Implementing an Azure Databricks Workspace: Clusters for Data Engineers, Data Scientists, and Jobs

Creating Azure Databricks Clusters for Different Workloads

Question

Note: This question is part of a series of questions that present the same scenario. Each question in the series contains a unique solution that might meet the stated goals. Some question sets might have more than one correct solution, while others might not have a correct solution.

After you answer a question in this section, you will NOT be able to return to it. As a result, these questions will not appear in the review screen.

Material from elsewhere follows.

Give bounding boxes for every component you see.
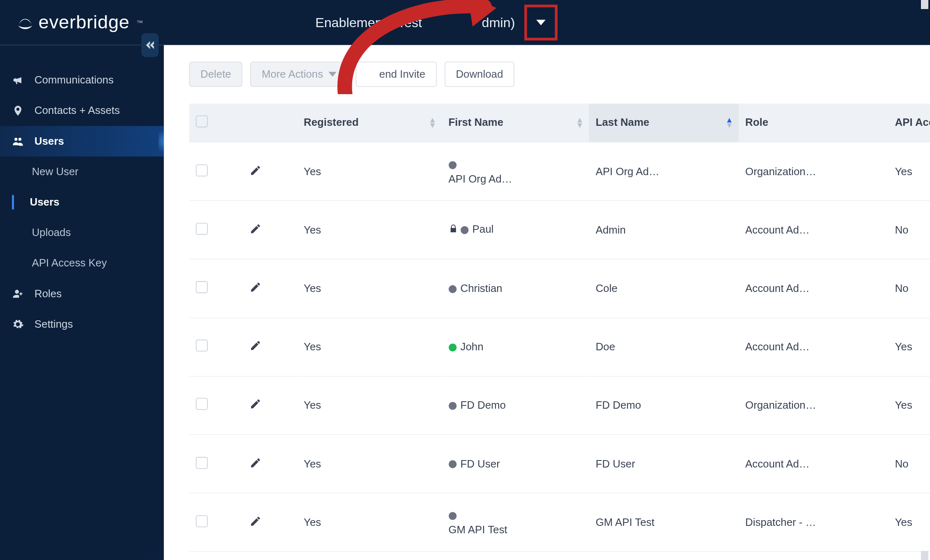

You plan to create an Azure Databricks workspace that has a tiered structure. The workspace will contain the following three workloads:

-> A workload for data engineers who will use Python and SQL

-> A workload for jobs that will run notebooks that use Python, Scala, and SQL

-> A workload that data scientists will use to perform ad hoc analysis in Scala and R

The enterprise architecture team at your company identifies the following standards for Databricks environments:

-> The data engineers must share a cluster.

-> The job cluster will be managed by using a request process whereby data scientists and data engineers provide packaged notebooks for deployment to the cluster.

-> All the data scientists must be assigned their own cluster that terminates automatically after 120 minutes of inactivity. Currently, there are three data scientists.

You need to create the Databricks clusters for the workloads.

Solution: You create a Standard cluster for each data scientist, a High Concurrency cluster for the data engineers, and a Standard cluster for the jobs.

Does this meet the goal?

Answers

Explanations

Click on the arrows to vote for the correct answer

A. B.

B

We would need a High Concurrency cluster for the jobs.

Note:

Standard clusters are recommended for a single user. Standard can run workloads developed in any language: Python, R, Scala, and SQL.

A high concurrency cluster is a managed cloud resource. The key benefits of high concurrency clusters are that they provide Apache Spark-native fine-grained sharing for maximum resource utilization and minimum query latencies.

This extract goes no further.